Hatufim, c’est l’histoire du retour de deux soldats israéliens, capturés en compagnie d’un troisième dix-sept ans auparavant, lors d’une opération de renseignement en plein Liban. Nimrod Klein et Uri Zach rentrent, avec le corps de leur compagnon, Amiel Ben-Horin. Durant les 10 épisodes de la première saison (la seconde vient d’être diffusée en Israël), nous assistons à la pénible réintégration de ces deux soldats, qui ont passé 17 ans dans les geôles du Hezbollah: la réintégration dans leur famille, tout autant qu’au coeur de la société israélienne, et de l’appareil militaire. Beaucoup de choses ont changé entre 1991 et 2008, et les prisonniers libérés vont devoir réapprendre à vivre.
Hatufim porte un point de vue subjectif à tout moment. Il n’y a pas de bons ou de méchants (à l’exception du Hezbollah, bien sûr). Nous adoptons tout à tour le point de vue de chacun des personnages, des prisonniers de retour en proie aux cauchemars, aux doutes, au désespoir, à celui de leurs compagnes – et en particulier de celle qui a trahi son fiancé en épousant son frère – ou à celui de l’officier-psychiatre en charge de l’évaluation du possible « retournement » des deux soldats pendant leur captivité. Car la question se pose, de savoir jusqu’où ces deux soldats ont été torturés, manipulés, quelles informations ils ont transmis, et s’ils constituent ou non une menace pour leurs proches.
Les deux soldats de la série n’ont pas été libéré suite à une rançon, bien entendu, mais dans le cadre d’un échange: Israël a de nombreuses fois été confronté au problème du retour de prisonniers, à chaque fois en échange de centaines de terroristes libérés de prison. A chaque fois se pose la question du prix à payer, de la remise en liberté d’individus ayant souvent participé à des attentats meurtriers sur le sol israélien. Le débat n’est pas abordé pour l’instant, sauf par allusion à certains moments. On pense, bien entendu, à des cas réels d’échanges de prisonniers, le plus récent étant celui de Gilad Shalit. A ma connaissance, il n’y a jamais eu d’échange pour des prisonniers ayant passé plus de cinq ans, les échanges se font en général dans l’année ou les deux ans qui suivent. Certains soldats sont portés disparus, notamment le pilote Ron Arad, disparu en 1986 et qui passa près de dix ans en captivité entre Liban et Iran, avant de probablement décéder.
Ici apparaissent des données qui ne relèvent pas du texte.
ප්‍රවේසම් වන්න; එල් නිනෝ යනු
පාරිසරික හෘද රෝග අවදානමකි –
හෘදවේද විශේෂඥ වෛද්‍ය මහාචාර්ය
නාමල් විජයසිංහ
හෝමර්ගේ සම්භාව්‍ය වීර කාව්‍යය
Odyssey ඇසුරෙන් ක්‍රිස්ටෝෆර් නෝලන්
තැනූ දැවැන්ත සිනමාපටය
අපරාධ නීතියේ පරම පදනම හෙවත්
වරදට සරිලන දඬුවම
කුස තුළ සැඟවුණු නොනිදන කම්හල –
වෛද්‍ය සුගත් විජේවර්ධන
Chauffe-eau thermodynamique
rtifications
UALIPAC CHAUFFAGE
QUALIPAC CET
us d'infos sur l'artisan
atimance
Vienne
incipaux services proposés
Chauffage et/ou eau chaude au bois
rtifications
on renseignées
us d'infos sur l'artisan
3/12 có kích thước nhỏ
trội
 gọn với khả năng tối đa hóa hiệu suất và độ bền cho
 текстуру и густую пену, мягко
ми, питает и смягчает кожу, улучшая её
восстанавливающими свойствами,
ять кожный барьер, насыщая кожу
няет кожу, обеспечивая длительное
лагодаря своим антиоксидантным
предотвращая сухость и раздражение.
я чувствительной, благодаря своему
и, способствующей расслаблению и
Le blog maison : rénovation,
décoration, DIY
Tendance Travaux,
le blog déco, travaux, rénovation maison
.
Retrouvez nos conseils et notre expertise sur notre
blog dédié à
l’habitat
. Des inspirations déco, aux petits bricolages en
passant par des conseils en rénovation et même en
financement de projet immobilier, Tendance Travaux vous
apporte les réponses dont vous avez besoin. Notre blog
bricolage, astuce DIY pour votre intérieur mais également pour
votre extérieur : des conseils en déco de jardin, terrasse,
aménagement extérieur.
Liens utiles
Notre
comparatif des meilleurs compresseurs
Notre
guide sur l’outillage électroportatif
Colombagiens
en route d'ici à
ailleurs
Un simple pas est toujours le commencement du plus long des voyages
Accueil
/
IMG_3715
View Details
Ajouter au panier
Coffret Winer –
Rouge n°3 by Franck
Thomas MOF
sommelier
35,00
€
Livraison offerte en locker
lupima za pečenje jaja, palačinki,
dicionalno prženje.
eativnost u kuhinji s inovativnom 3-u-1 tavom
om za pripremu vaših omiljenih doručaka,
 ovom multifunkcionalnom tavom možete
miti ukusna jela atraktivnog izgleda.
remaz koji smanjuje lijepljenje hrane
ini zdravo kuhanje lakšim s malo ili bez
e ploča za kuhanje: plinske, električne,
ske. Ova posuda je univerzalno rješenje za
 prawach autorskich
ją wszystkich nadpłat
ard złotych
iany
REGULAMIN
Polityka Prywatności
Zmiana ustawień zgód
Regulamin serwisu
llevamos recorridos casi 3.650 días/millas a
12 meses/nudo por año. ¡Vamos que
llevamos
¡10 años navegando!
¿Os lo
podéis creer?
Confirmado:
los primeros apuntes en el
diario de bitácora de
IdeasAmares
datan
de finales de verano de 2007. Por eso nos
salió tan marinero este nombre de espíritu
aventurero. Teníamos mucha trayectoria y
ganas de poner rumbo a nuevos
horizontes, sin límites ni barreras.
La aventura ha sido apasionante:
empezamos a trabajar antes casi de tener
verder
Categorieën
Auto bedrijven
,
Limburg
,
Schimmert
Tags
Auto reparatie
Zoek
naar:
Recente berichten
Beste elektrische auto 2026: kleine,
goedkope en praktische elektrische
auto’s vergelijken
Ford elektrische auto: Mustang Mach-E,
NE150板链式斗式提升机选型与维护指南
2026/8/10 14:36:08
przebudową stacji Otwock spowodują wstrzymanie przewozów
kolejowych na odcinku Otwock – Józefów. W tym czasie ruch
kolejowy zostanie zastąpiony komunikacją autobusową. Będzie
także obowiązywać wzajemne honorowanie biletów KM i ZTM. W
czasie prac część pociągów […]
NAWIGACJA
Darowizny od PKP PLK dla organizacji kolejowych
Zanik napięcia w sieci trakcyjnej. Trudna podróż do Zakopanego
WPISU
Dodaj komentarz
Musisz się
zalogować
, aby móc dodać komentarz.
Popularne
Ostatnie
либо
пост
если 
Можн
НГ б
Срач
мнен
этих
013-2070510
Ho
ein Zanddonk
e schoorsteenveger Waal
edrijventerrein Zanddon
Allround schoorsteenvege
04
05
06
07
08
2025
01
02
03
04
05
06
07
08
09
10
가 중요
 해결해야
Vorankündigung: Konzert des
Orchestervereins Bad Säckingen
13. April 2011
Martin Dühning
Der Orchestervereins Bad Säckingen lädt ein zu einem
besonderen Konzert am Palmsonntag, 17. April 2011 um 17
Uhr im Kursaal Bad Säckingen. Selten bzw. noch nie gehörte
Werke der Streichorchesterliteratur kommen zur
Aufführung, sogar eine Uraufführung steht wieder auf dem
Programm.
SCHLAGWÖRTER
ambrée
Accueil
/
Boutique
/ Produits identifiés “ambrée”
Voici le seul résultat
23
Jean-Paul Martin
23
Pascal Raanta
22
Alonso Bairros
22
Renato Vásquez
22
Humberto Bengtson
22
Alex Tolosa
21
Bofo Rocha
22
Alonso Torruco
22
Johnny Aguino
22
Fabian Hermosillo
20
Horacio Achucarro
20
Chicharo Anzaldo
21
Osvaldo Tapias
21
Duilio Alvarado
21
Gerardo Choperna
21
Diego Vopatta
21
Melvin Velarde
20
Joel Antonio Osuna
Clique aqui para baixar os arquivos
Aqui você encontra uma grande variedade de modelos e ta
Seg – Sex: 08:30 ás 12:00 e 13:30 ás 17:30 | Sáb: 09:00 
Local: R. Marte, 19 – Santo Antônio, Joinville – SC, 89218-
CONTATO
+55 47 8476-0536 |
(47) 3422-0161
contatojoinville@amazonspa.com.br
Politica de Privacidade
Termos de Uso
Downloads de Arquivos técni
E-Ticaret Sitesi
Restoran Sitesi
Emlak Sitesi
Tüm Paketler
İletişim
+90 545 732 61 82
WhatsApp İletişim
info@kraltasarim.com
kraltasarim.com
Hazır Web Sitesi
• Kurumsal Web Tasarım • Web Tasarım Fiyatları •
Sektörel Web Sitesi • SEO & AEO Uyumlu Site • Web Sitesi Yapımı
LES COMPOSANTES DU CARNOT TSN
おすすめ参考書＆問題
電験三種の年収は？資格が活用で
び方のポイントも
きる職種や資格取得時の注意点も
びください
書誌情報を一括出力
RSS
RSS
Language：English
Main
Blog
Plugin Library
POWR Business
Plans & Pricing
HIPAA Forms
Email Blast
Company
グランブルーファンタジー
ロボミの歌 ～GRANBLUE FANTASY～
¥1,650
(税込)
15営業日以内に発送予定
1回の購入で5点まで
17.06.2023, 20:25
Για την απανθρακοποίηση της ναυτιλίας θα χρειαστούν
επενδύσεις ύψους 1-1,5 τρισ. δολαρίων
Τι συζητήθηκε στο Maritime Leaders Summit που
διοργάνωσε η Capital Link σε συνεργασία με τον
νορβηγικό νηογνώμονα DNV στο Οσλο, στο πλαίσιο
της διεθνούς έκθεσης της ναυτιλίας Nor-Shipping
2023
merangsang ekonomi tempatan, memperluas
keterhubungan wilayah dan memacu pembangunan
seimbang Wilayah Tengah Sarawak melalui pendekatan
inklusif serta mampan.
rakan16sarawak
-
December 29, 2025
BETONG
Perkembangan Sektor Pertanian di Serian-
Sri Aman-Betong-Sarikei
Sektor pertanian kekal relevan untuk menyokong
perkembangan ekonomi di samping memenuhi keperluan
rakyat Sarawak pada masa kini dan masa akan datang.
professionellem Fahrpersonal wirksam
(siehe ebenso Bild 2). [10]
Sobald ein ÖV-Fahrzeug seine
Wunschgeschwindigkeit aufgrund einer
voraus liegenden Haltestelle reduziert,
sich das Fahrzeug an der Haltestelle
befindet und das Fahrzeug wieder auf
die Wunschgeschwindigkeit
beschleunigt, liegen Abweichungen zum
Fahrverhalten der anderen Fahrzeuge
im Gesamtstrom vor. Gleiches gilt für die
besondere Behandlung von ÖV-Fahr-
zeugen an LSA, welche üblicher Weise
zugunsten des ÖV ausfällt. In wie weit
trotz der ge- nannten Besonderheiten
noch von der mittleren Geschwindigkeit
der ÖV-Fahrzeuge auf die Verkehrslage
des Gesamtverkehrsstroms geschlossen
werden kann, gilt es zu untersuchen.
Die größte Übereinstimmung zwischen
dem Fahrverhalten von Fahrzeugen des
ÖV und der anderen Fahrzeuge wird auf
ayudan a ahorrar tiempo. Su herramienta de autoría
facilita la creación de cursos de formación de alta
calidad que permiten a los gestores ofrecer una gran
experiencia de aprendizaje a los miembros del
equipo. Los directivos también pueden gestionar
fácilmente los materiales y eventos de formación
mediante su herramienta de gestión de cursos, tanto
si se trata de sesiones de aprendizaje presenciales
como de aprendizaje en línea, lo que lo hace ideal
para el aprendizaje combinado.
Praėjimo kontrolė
La force de Hatufim, c’est bien sûr ce regard porté sur les familles de prisonniers: l’ancienne petite amie qui craque au bout de quatre ans pour épouser le frère de son ex, l’épouse dévouée qui mène le combat dix-sept années durant, la soeur qui persiste à croire son frère encore en vie (et la saison 2 lui donnera raison…), l’adolescent qui n’a jamais connu son père, etc. De scène en scène, Hatufim ne nous épargne pas, hélas, les scènes de torture à répétition, aussi bien physique que morale.
Bref, si vous ne l’avez pas encore fait, branchez-vous sur Hatufim, le jeudi soir sur Arte. Il reste encore 3 soirées (6 épisodes), et vous ne serez pas déçus par ce que vous allez voir.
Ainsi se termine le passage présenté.